▶ **EXERCISE INPUTS**
=== Section Start ===
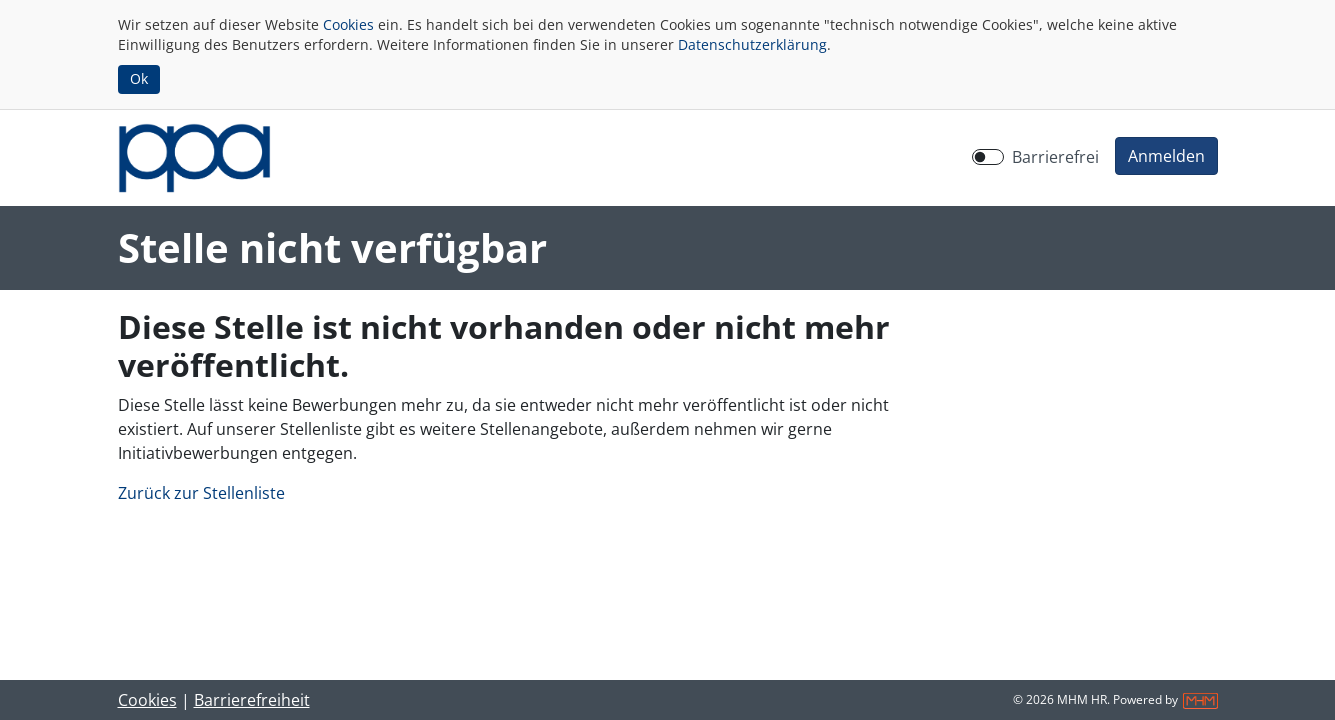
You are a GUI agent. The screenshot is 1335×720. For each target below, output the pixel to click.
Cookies (348, 24)
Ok (139, 78)
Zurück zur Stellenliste (201, 493)
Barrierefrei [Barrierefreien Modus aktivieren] (1055, 157)
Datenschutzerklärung (752, 44)
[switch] (988, 157)
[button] (1166, 156)
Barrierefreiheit (252, 700)
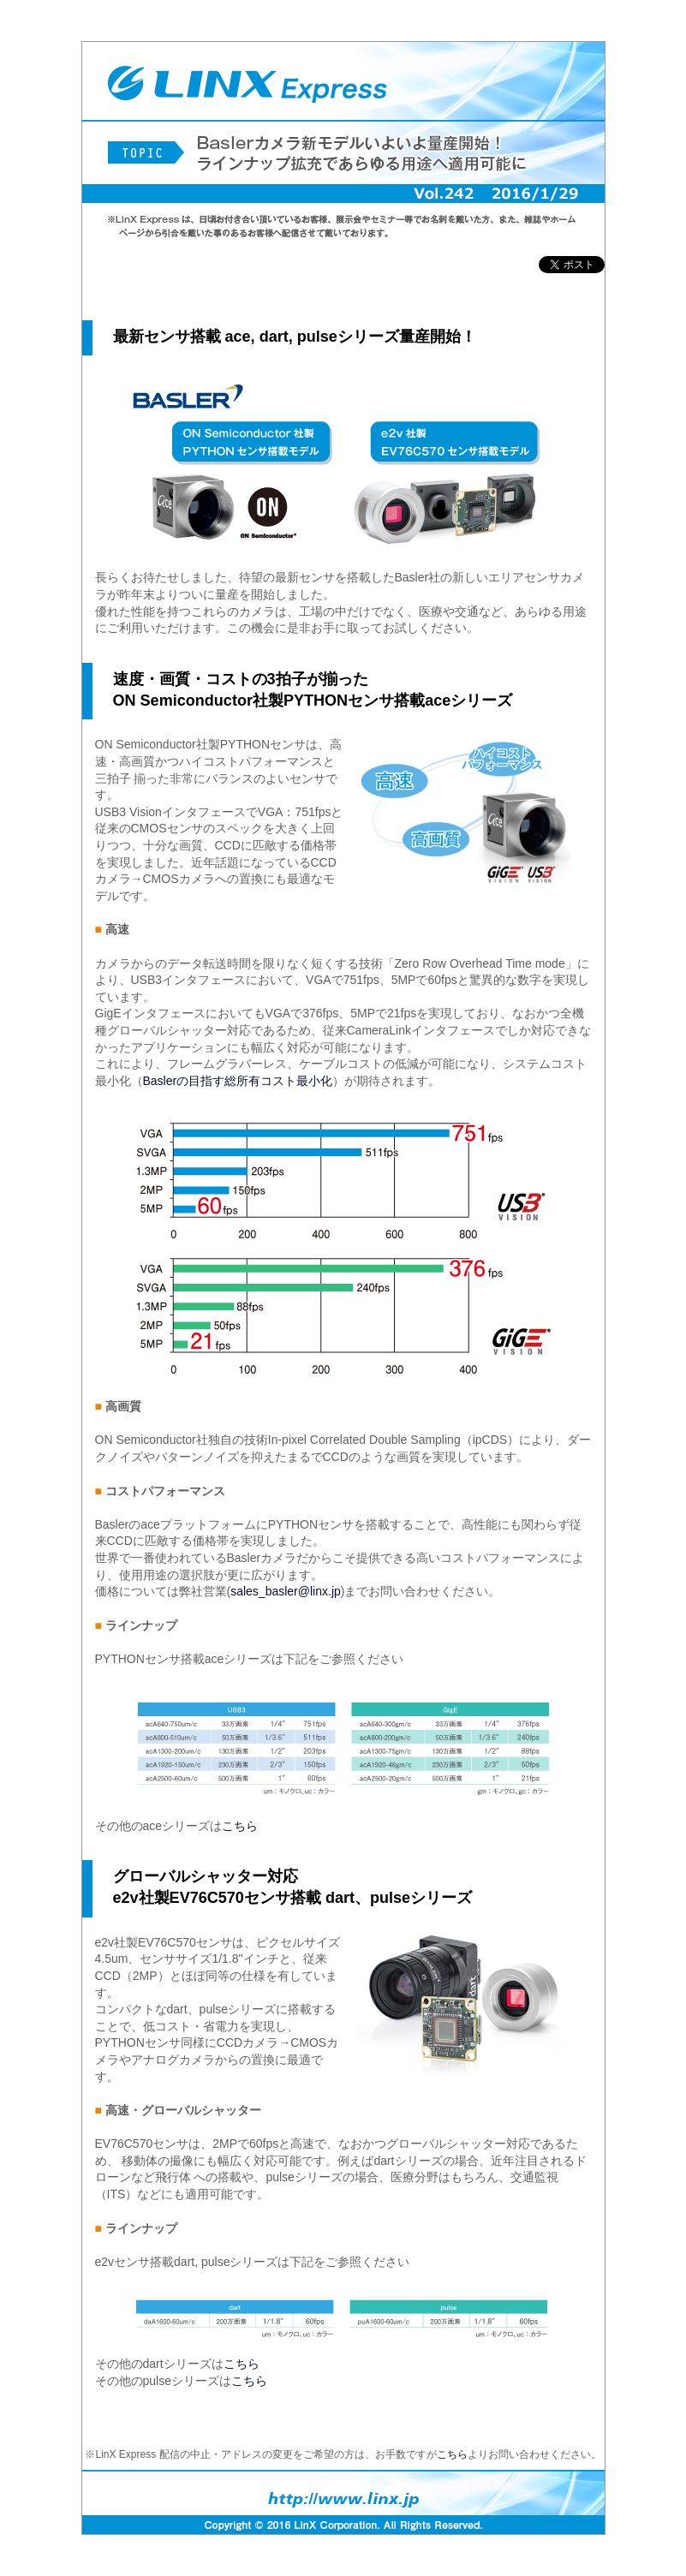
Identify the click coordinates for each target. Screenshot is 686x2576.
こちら (240, 1826)
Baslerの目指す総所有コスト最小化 (238, 1081)
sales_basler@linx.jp (285, 1591)
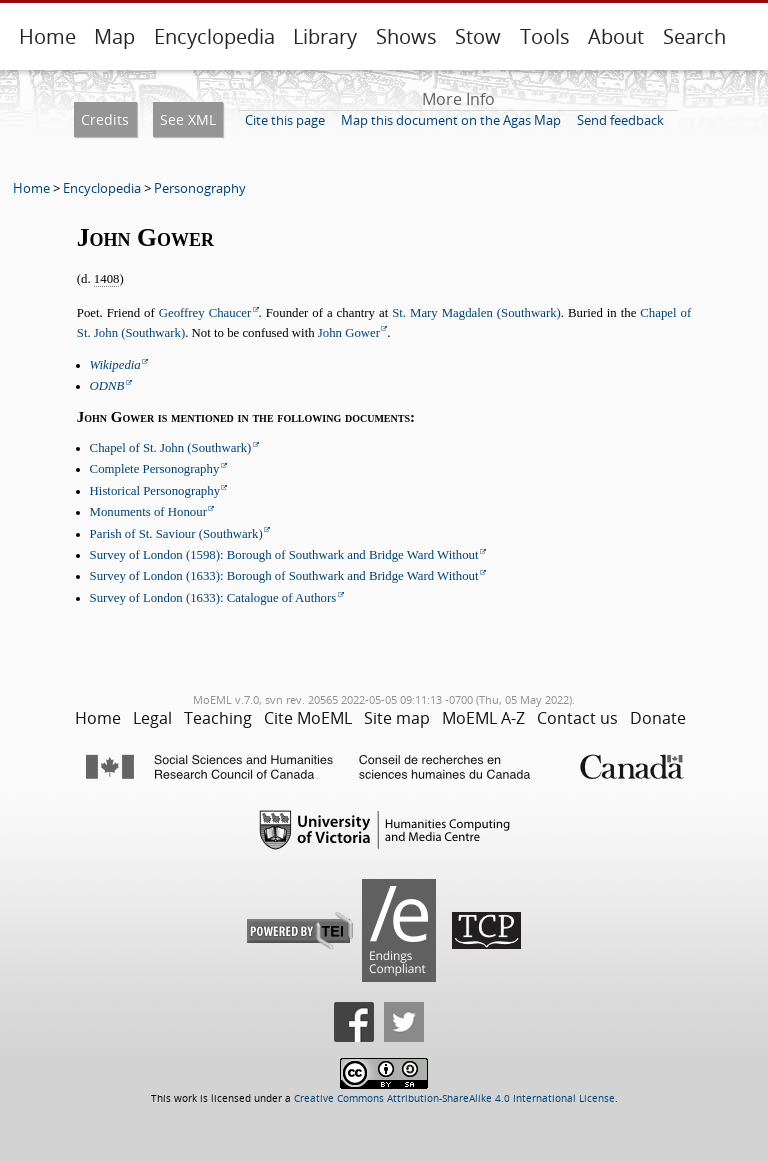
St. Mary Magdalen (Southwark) (476, 313)
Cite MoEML (308, 718)
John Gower (349, 333)
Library (325, 36)
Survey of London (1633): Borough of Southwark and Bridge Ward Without (284, 576)
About (616, 36)
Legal (152, 718)
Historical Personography (155, 491)
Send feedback (620, 120)
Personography (200, 188)
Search (694, 36)
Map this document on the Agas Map (451, 120)
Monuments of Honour (148, 512)
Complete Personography (155, 469)
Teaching (218, 718)
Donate (658, 718)
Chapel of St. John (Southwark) (171, 448)
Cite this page (285, 120)
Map (114, 36)
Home (47, 36)
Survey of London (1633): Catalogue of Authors (213, 598)
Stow (478, 36)
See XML (188, 119)
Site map (397, 718)
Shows (406, 36)
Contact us (577, 718)
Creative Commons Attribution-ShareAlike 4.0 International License (454, 1098)
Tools (545, 36)
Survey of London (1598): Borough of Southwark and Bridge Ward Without (284, 555)
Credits (105, 119)
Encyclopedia (214, 36)
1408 (107, 279)
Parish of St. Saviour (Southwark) (176, 534)
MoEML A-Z (483, 718)
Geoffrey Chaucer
=== Section End ===
Counting the lines of the material that hold the string "Bridge", state the total and nothing besides.

▶ **ANSWER TO THE EXERCISE**
2